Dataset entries
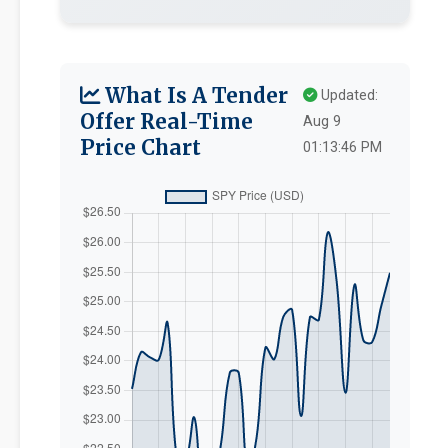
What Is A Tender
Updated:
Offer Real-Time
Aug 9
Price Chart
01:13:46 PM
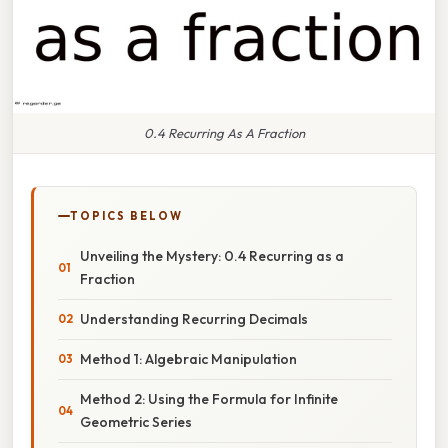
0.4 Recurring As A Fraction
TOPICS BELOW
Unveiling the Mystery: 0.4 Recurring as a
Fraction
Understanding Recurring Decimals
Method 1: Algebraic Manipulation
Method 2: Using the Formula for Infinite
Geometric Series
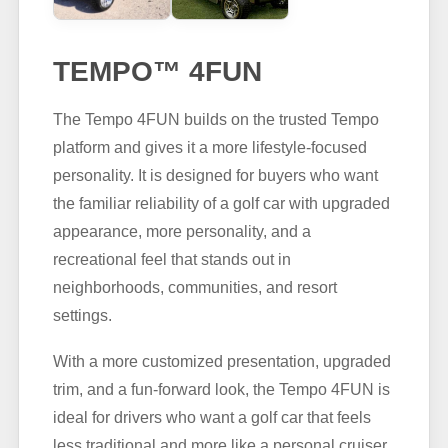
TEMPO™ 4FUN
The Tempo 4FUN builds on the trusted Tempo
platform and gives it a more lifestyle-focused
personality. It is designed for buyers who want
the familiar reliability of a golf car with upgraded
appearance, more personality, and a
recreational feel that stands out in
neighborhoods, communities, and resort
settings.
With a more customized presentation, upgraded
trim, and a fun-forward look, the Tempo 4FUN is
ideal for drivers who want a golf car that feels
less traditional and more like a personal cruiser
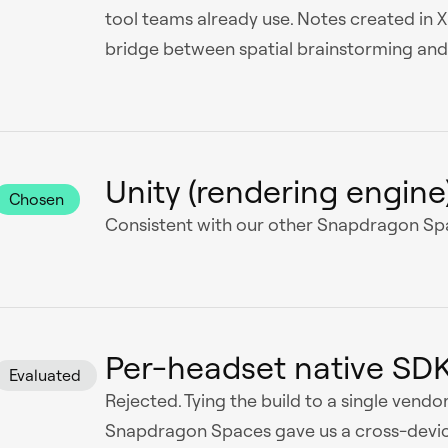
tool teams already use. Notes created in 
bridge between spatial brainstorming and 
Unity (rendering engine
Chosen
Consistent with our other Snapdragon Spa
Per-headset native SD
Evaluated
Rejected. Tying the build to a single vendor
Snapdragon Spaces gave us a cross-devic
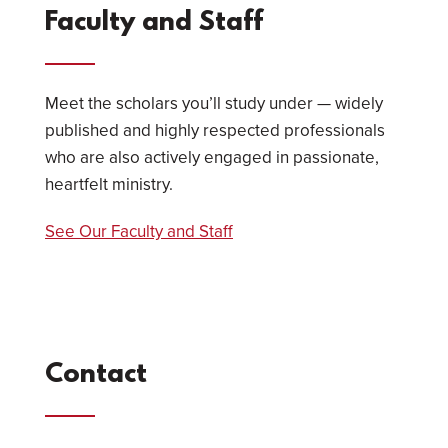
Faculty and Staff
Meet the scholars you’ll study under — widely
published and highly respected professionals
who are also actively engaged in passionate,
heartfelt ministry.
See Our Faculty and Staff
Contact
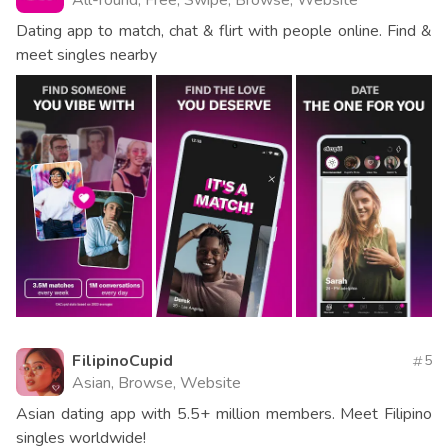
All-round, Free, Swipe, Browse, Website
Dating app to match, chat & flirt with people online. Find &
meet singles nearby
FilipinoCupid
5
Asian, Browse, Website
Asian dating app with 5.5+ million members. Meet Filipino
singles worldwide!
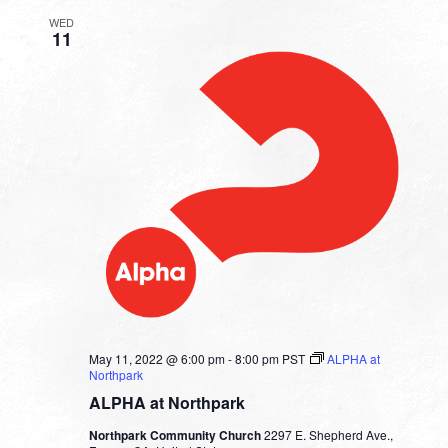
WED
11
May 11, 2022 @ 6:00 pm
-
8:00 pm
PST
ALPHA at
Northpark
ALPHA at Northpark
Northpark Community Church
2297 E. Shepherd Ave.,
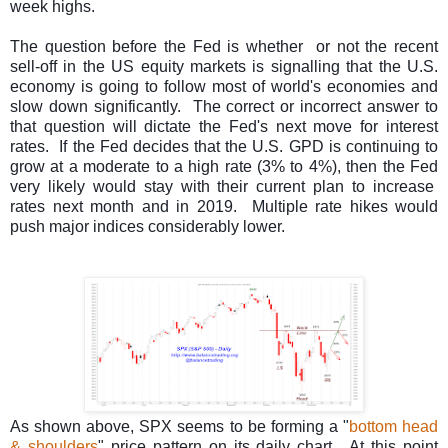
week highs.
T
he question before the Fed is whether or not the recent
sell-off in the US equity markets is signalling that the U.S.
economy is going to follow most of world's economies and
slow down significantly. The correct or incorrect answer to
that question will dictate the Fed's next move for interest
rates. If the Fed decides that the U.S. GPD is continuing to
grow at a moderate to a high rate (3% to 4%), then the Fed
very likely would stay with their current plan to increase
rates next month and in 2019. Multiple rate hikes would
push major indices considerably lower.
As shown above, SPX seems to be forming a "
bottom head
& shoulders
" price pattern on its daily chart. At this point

**WHAT THE EXERCISE ASKS:** Begin at the line containing "week highs." and reproduce every line through the last one in the records above, exactly.

**EXPECTED OUTPUT:**
week highs.
T
he question before the Fed is whether or not the recent
sell-off in the US equity markets is signalling that the U.S.
economy is going to follow most of world's economies and
slow down significantly. The correct or incorrect answer to
that question will dictate the Fed's next move for interest
rates. If the Fed decides that the U.S. GPD is continuing to
grow at a moderate to a high rate (3% to 4%), then the Fed
very likely would stay with their current plan to increase
rates next month and in 2019. Multiple rate hikes would
push major indices considerably lower.
As shown above, SPX seems to be forming a "
bottom head
& shoulders
" price pattern on its daily chart. At this point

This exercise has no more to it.